With this in mind, Boonstra reflects that over the last two years, IMDC - which originates from the US - has grown very fast on a global scale next to the EMEA region. “This was exactly our plan,” comments Boonstra. “We have made a lot of investments, and become twice as big in the last two years in EMEA.” Currently Iron Mountain has data centers in Amsterdam - its headquarters for the EMEA region - Frankfurt and London, with plans to further expand in not only the leading countries in the region but the emerging ones, too.
While these are notable successes for IMDC in the EMEA region, Boonstra adds that “we are currently one of the top 10 global data center providers, and we have strong ambitions to get into a top 5 position.” As a result the company’s ambitions to expand its global operations continue. “We currently have 15 locations globally with eleven data centers in the US, one in Singapore and three in Europe that we are heavily investing into.
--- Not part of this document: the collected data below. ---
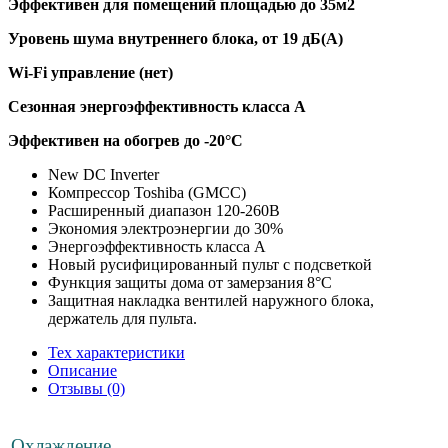
Эффективен для помещений площадью до 35м2
Уровень шума внутреннего блока, от 19 дБ(А)
Wi-Fi управление (нет)
Сезонная энергоэффективность класса А
Эффективен на обогрев до
-20°C
New DC Inverter
Компрессор Toshiba (GMCC)
Расширенный диапазон 120-260В
Экономия электроэнергии до 30%
Энергоэффективность класса А
Новый русифицированный пульт с подсветкой
Функция защиты дома от замерзания 8°С
Защитная накладка вентилей наружного блока,
держатель для пульта.
Тех характеристики
Описание
Отзывы (0)
Охлаждение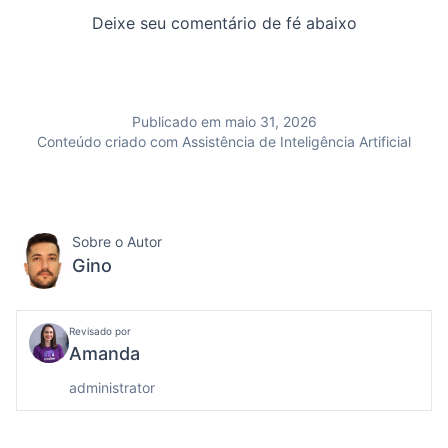
Deixe seu comentário de fé abaixo
Publicado em maio 31, 2026
Conteúdo criado com Assistência de Inteligência Artificial
Sobre o Autor
Gino
Revisado por
Amanda
administrator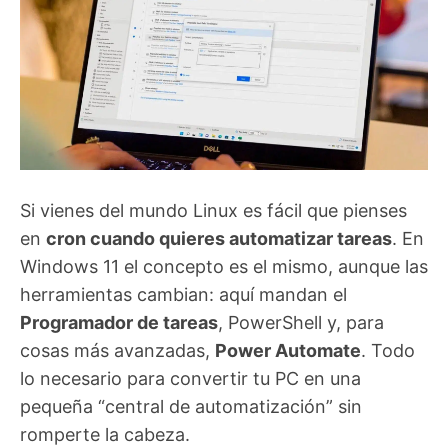
Si vienes del mundo Linux es fácil que pienses
en
cron cuando quieres automatizar tareas
. En
Windows 11 el concepto es el mismo, aunque las
herramientas cambian: aquí mandan el
Programador de tareas
, PowerShell y, para
cosas más avanzadas,
Power Automate
. Todo
lo necesario para convertir tu PC en una
pequeña “central de automatización” sin
romperte la cabeza.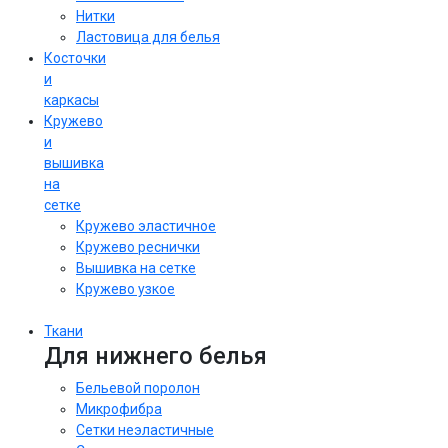
Нитки
Ластовица для белья
Косточки
и
каркасы
Кружево
и
вышивка
на
сетке
Кружево эластичное
Кружево реснички
Вышивка на сетке
Кружево узкое
Ткани
Для нижнего белья
Бельевой поролон
Микрофибра
Сетки неэластичные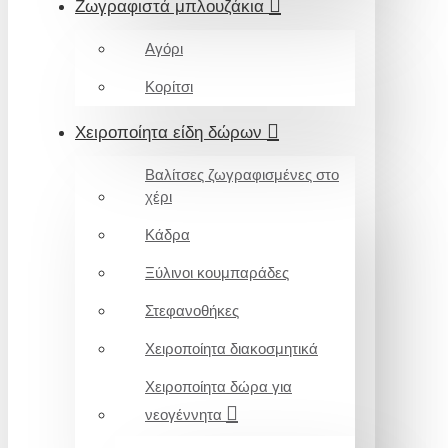
Ζωγραφιστά μπλουζάκια
Αγόρι
Κορίτσι
Χειροποίητα είδη δώρων
Βαλίτσες ζωγραφισμένες στο
χέρι
Κάδρα
Ξύλινοι κουμπαράδες
Στεφανοθήκες
Χειροποίητα διακοσμητικά
Χειροποίητα δώρα για
νεογέννητα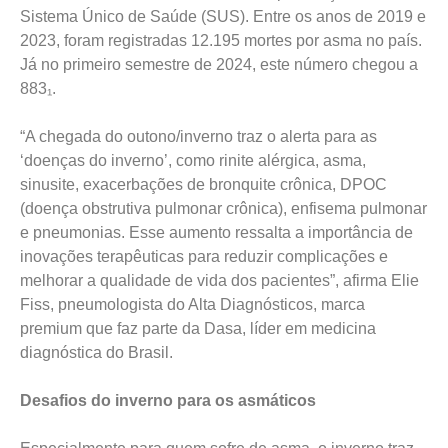
Sistema Único de Saúde (SUS). Entre os anos de 2019 e
2023, foram registradas 12.195 mortes por asma no país.
Já no primeiro semestre de 2024, este número chegou a
883₁.
“A chegada do outono/inverno traz o alerta para as
‘doenças do inverno’, como rinite alérgica, asma,
sinusite, exacerbações de bronquite crônica, DPOC
(doença obstrutiva pulmonar crônica), enfisema pulmonar
e pneumonias. Esse aumento ressalta a importância de
inovações terapêuticas para reduzir complicações e
melhorar a qualidade de vida dos pacientes”, afirma Elie
Fiss, pneumologista do Alta Diagnósticos, marca
premium que faz parte da Dasa, líder em medicina
diagnóstica do Brasil.
Desafios do inverno para os asmáticos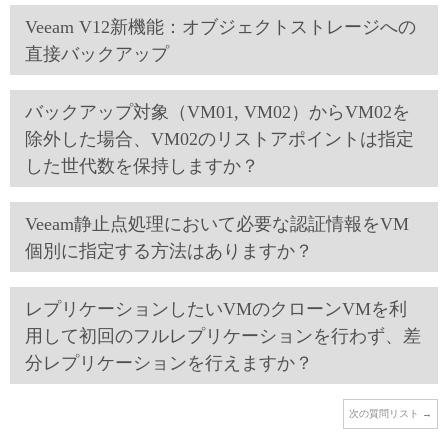
Veeam V12新機能：オブジェクトストレージへの
直接バックアップ
バックアップ対象（VM01, VM02）からVM02を
除外した場合、VM02のリストアポイントは指定
した世代数を保持しますか？
Veeam静止点処理において必要な認証情報をVM
個別に指定する方法はありますか？
レプリケーションしたいVMのクローンVMを利
用して初回のフルレプリケーションを行わず、差
分レプリケーションを行えますか？
次の質問リスト
→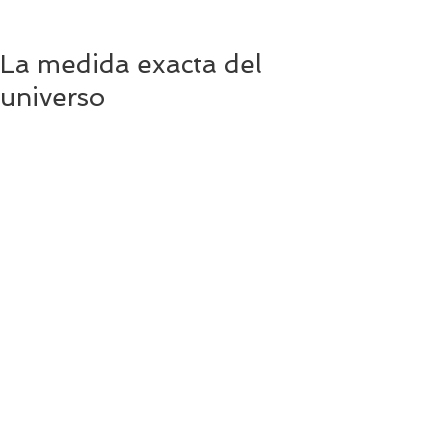
La medida exacta del
universo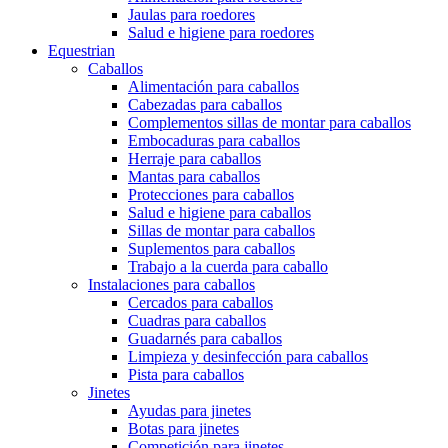
Jaulas para roedores
Salud e higiene para roedores
Equestrian
Caballos
Alimentación para caballos
Cabezadas para caballos
Complementos sillas de montar para caballos
Embocaduras para caballos
Herraje para caballos
Mantas para caballos
Protecciones para caballos
Salud e higiene para caballos
Sillas de montar para caballos
Suplementos para caballos
Trabajo a la cuerda para caballo
Instalaciones para caballos
Cercados para caballos
Cuadras para caballos
Guadarnés para caballos
Limpieza y desinfección para caballos
Pista para caballos
Jinetes
Ayudas para jinetes
Botas para jinetes
Competición para jinetes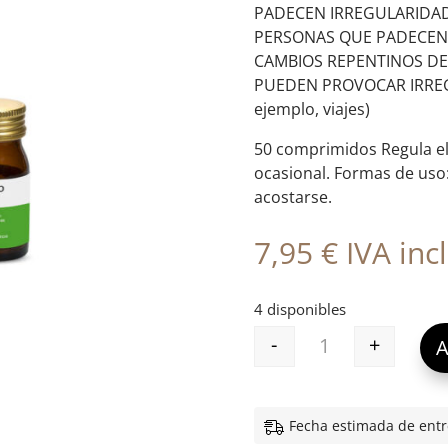
PADECEN IRREGULARIDAD
PERSONAS QUE PADECEN
CAMBIOS REPENTINOS DE
PUEDEN PROVOCAR IRREG
ejemplo, viajes)
50 comprimidos Regula el 
ocasional. Formas de uso
acostarse.
7,95
€
IVA incl
4 disponibles
-
+
A
EB LAXTAB PLUS
Fecha estimada de entr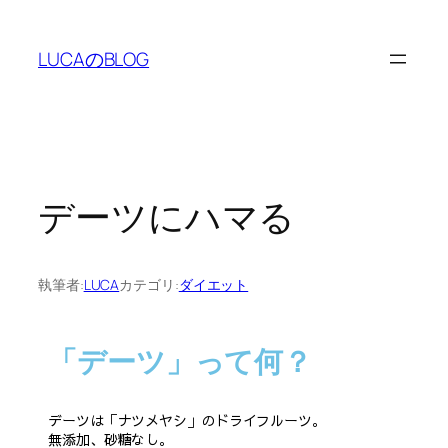
LUCAのBLOG
デーツにハマる
執筆者:
LUCA
カテゴリ:
ダイエット
「デーツ」って何？
デーツは「ナツメヤシ」のドライフルーツ。
無添加、砂糖なし。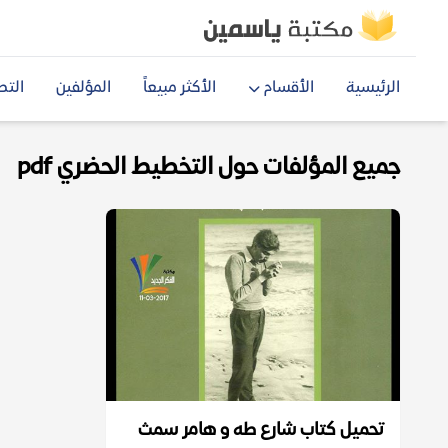
الرئيسية
الأقسام
الأكثر مبيعاً
المؤلفين
التص
جميع المؤلفات حول التخطيط الحضري pdf
تحميل كتاب شارع طه و هامر سمث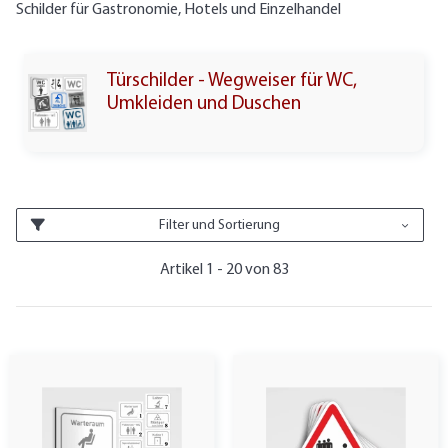
Schilder für Gastronomie, Hotels und Einzelhandel
Türschilder - Wegweiser für WC,
Umkleiden und Duschen
Filter und Sortierung
Artikel 1 - 20 von 83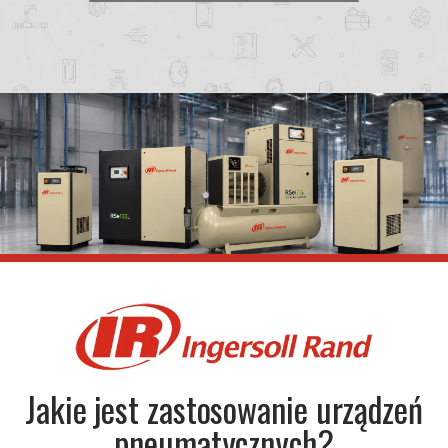
Jakie jest zastosowanie urządzeń
pneumatycznych?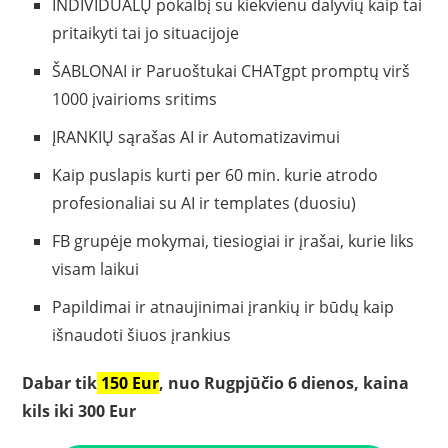
INDIVIDUALŲ pokalbį su kiekvienu dalyvių kaip tai
pritaikyti tai jo situacijoje
ŠABLONAI ir Paruoštukai CHATgpt promptų virš
1000 įvairioms sritims
ĮRANKIŲ sąrašas AI ir Automatizavimui
Kaip puslapis kurti per 60 min. kurie atrodo
profesionaliai su AI ir templates (duosiu)
FB grupėje mokymai, tiesiogiai ir įrašai, kurie liks
visam laikui
Papildimai ir atnaujinimai įrankių ir būdų kaip
išnaudoti šiuos įrankius
Dabar tik
150 Eur
, nuo Rugpjūčio 6 dienos, kaina
kils iki 300 Eur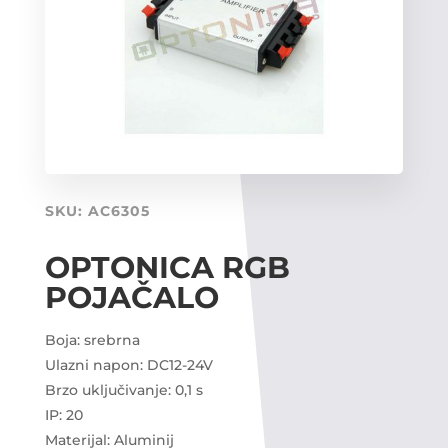
SKU:
AC6305
OPTONICA RGB
POJAČALO
Boja: srebrna
Ulazni napon: DC12-24V
Brzo uključivanje: 0,1 s
IP: 20
Materijal: Aluminij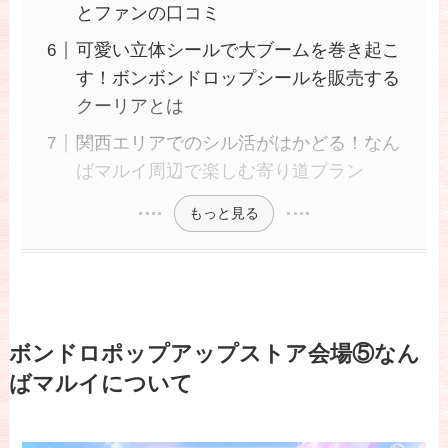
とファンの口コミ
可愛い立体シールで大ブームを巻き起こ
す！ボンボンドロップシールを販売する
クーリアとは
関西エリアでのシル活がはかどる！なん
ばマルイ周辺で楽しむ寄り道プラン
もっと見る
ボンドロポップアップストア会場⑤なん
ばマルイについて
But we want to continue to expand our portfolio and enhance our position to be a global leading data center provider in the future. So that's why our target markets are retail, enterprise and hyperscale businesses. In the past you had providers for each industry, but I believe that leading providers of the future will be able to provide their services to all of these markets,” comments Boonstra.
When it comes to the effects of COVID-19, Sharp adds that “if you look at revenues and pipelines there is luckily no impact, we are growing fast despite COVID. But where we have seen some impact is in the construction projects. Currently we have construction projects all around the world, and while we are still doing okay, we have seen a few delays as a result of COVID. We have seen both good and bad outcomes due to COVID-19. One of the things we have all seen is that there is a lot more traffic going through the internet due to people working from home, which is channeled through our data centers. So we've seen a much bigger increase in demand for immediate space that our customers need - particularly cloud service providers. So the demand has grown significantly through COVID, but with that has come its own challenges, and of course movement of personnel and movement of equipment has been an issue through COVID.”
Looking to the future Sharp states that IMDC’s ambitions for 2021 - like 2020 - will be much the same. “To continue to be a partner of choice for our customers, to deliver high quality services, and to expand our offerings in all regions. We actively anticipate expanding into new regions and contributing to those communities that we go into. We will also, as ever, ensure that we continue to minimise the impact we have on the environment and drive social inclusion in the regions we operate in.”
Adding to Sharp’s comments in the future, Boonstra says: “We want to be a top leading data center provider in the world, so we will keep on investing, conducting M&As and carry out construction projects around the world, despite COVID-19 changing the ways that we work.”